Colby Cosh writes on prognosticator Nate Silver's move from the New York Times to ESPN
It is amusing to me, and I bet it is pretty amusing to him, that Nate Silver has become so venerated even as the popular understanding of what he does remains so impoverished. ... Silver went to the trouble of writing a whole book about what he does, but it is in the nature of such books to be bought more than they are read and read more than they are understood. The proof is that Silver’s name has become inextricably linked with one of the oppressive buzzwords of 2013: “big data”.

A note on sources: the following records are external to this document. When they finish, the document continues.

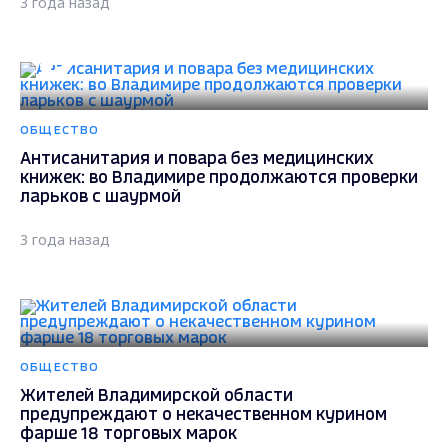
3 года назад
ОБЩЕСТВО
Антисанитария и повара без медицинских
книжек: во Владимире продолжаются проверки
ларьков с шаурмой
3 года назад
ОБЩЕСТВО
Жителей Владимирской области
предупреждают о некачественном курином
фарше 18 торговых марок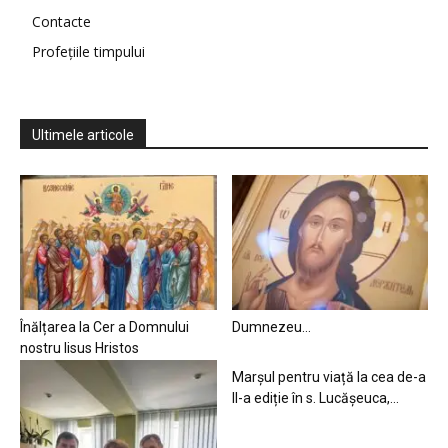
Contacte
Profețiile timpului
Ultimele articole
Înălțarea la Cer a Domnului
Dumnezeu…
nostru Iisus Hristos
Marșul pentru viață la cea de-a
II-a ediție în s. Lucășeuca,...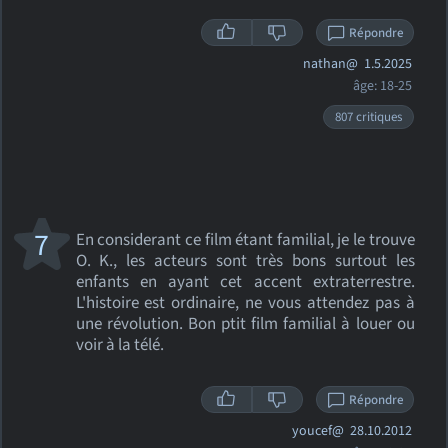
Répondre
nathan@
1.5.2025
âge: 18-25
807 critiques
7
En considerant ce film étant familial, je le trouve
O. K., les acteurs sont très bons surtout les
enfants en ayant cet accent extraterrestre.
L'histoire est ordinaire, ne vous attendez pas à
une révolution. Bon ptit film familial à louer ou
voir à la télé.
Répondre
youcef@
28.10.2012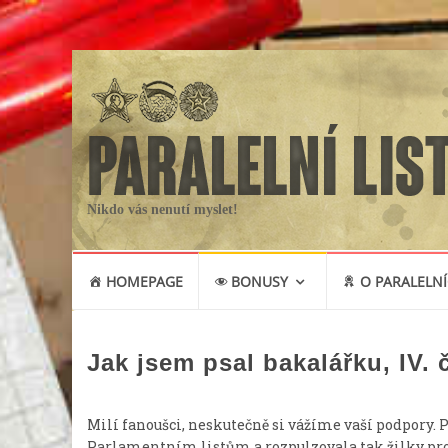
Nikdo vás nenutí myslet!
Skip
HOMEPAGE
BONUSY
O PARALELNÍ
to
content
Jak jsem psal bakalářku, IV. 
Milí fanoušci, neskutečně si vážíme vaší podpory. P
Parlamentním listům a rozpulzovala tak žilky pror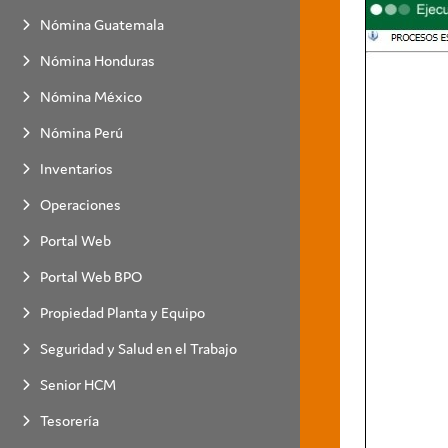
Nómina Guatemala
Nómina Honduras
Nómina México
Nómina Perú
Inventarios
Operaciones
Portal Web
Portal Web BPO
Propiedad Planta y Equipo
Seguridad y Salud en el Trabajo
Senior HCM
Tesorería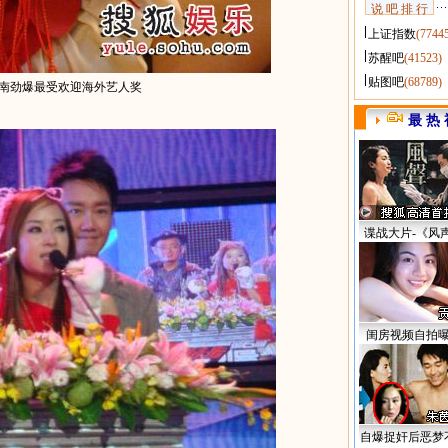
说 吧 排 行
上证指数
(7744
苏醒吧
(41523)
贴图吧
(68789)
东南劲爆最受欢迎海外艺人奖
最 热 
谍战大片-《风
闺房视频自拍
自爆捉奸后恶梦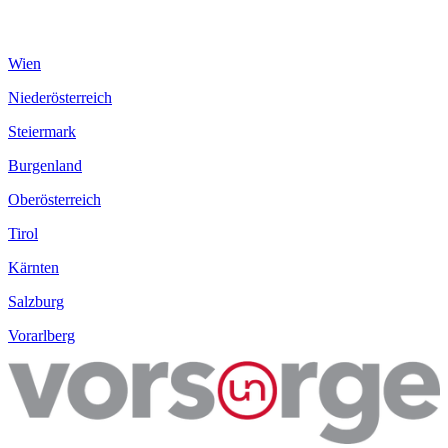
Wien
Niederösterreich
Steiermark
Burgenland
Oberösterreich
Tirol
Kärnten
Salzburg
Vorarlberg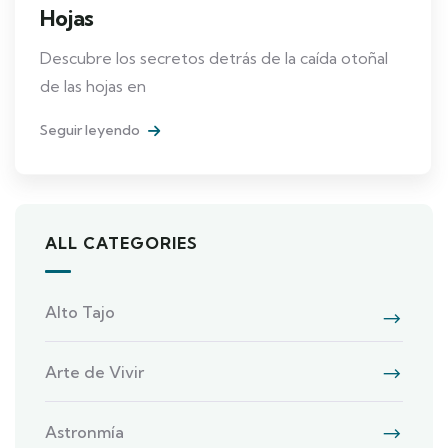
Hojas
Descubre los secretos detrás de la caída otoñal
de las hojas en
Seguir leyendo
ALL CATEGORIES
Alto Tajo
Arte de Vivir
Astronmía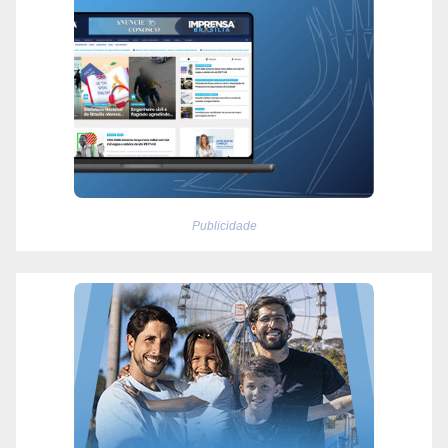
Publicidade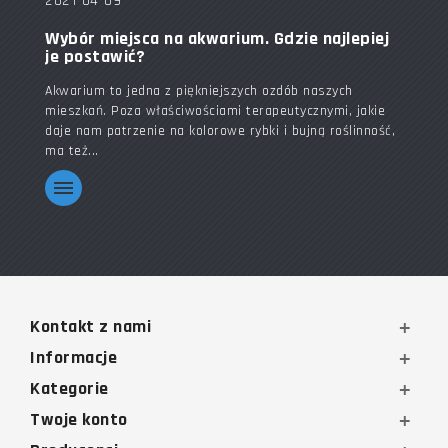
2021-04-09
Wybór miejsca na akwarium. Gdzie najlepiej
je postawić?
Akwarium to jedna z piękniejszych ozdób naszych
mieszkań. Poza właściwościami terapeutycznymi, jakie
daje nam patrzenie na kolorowe rybki i bujną roślinność,
ma też...
Kontakt z nami
Informacje
Kategorie
Twoje konto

People know “big data” has something to do with statistics, and, hey, who’s the most famous statistics guy on the planet? I’ll let you in on a bluffer’s secret: what “big data” denotes are massive realtime streams of ever-changing information, such as web traffic or the Twitter “firehose”, that can potentially be bent to commercial purposes using powerful and bleeding-edge computational techniques. Silver has always worked exclusively, at least in public, with what might be called “small data”: sets of a few hundred political polls or ballplayers’ statistical lines. He is living proof that there is money to be made applying 50- or 100-year old statistical nostrums and exploratory techniques to such small data.
As for why Silver moved from a newspaper to a TV network, why wouldn't an ambitious young media figure want to be with a powerful TV network? What makes you money is getting your name and face recognized, and TV is a lot better for the latter.